United States District Court, D. Maine

November 22, 2017

UNITED STATES OF AMERICA
v.
ROBERT J. PEDREIRA, SR., Defendant

          RECOMMENDED DECISION ON MOTION TO MODIFY RESTITUTION SENTENCE OR ADJUST PAYMENT SCHEDULE

          JOHN C. NIVISON U.S. MAGISTRATE JUDGE .

         Defendant Robert J. Pedreira, Sr., moves to modify the restitution portion of his sentence and/or to adjust the payment schedule. (Motion, ECF No. 63.) Following a review of Defendant's motion, I recommend the Court deny the motion.
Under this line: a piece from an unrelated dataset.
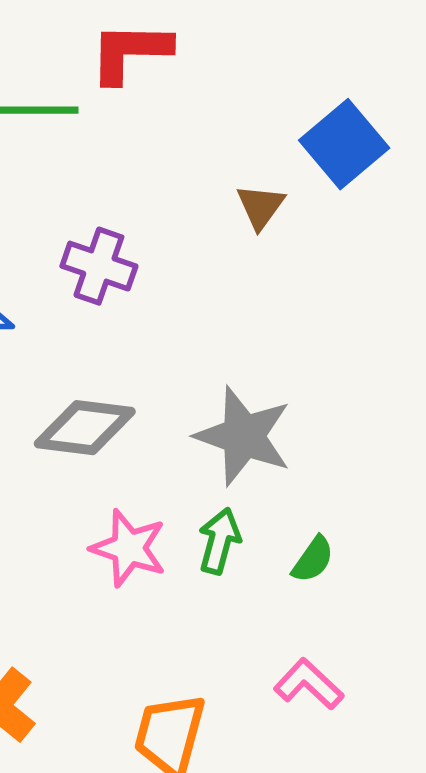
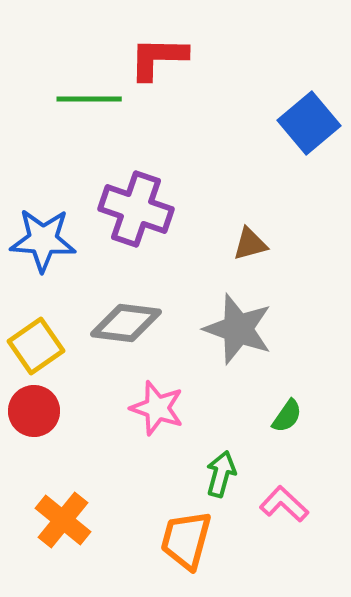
brown triangle: (260, 207) -> (250, 244), moved, turned 39
purple cross: (99, 266) -> (136, 209), size x1.4
green arrow: (219, 541) -> (221, 474), moved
         I. Factual Background and Procedural History

         Defendant was convicted in 2006 of seven counts of making a false, fictitious or fraudulent income tax return claim, 18 U.S.C. §§ 287 & 2. (Judgment, ECF No. 18 at 1-2.) The Court sentenced Defendant to concurrent prison terms of 48 months on each of the counts (also concurrent with a state court sentence), to be followed by concurrent terms of three years of supervised release. (Id. at 3-4.) In addition, the Court imposed criminal monetary penalties consisting of a $700.00 assessment and $12, 403.58 in restitution. (Id. at 6.) The schedule of payments set forth in the judgment provided that penalties were due “[i]n full immediately, ” with the balance due as follows:

Any amount that the defendant is unable to pay now is due and payable during the term of incarceration. Upon release from incarceration, any remaining balance shall be paid in monthly installments, to be initially determined in amount by the supervising officer. Said payments are to be made during the period of supervised release, subject always to review by the sentencing judge on request, by either the defendant or the government.

(Id. at 7.)

         In March 2017, the Court found Defendant guilty of having violated, for a period ending in 2009, two of the standard conditions and two of the special conditions of his supervised release. (Revocation Judgment, ECF No. 43 at 1-2.) Defendant was sentenced to a prison term of 24 months. (Id. at 3.) The schedule of payments set forth in the revocation judgment provides that a lump sum payment of $13, 103.58 was due immediately, with the balance due in the same manner as provided in the initial judgment. (Revocation Judgment at 5.)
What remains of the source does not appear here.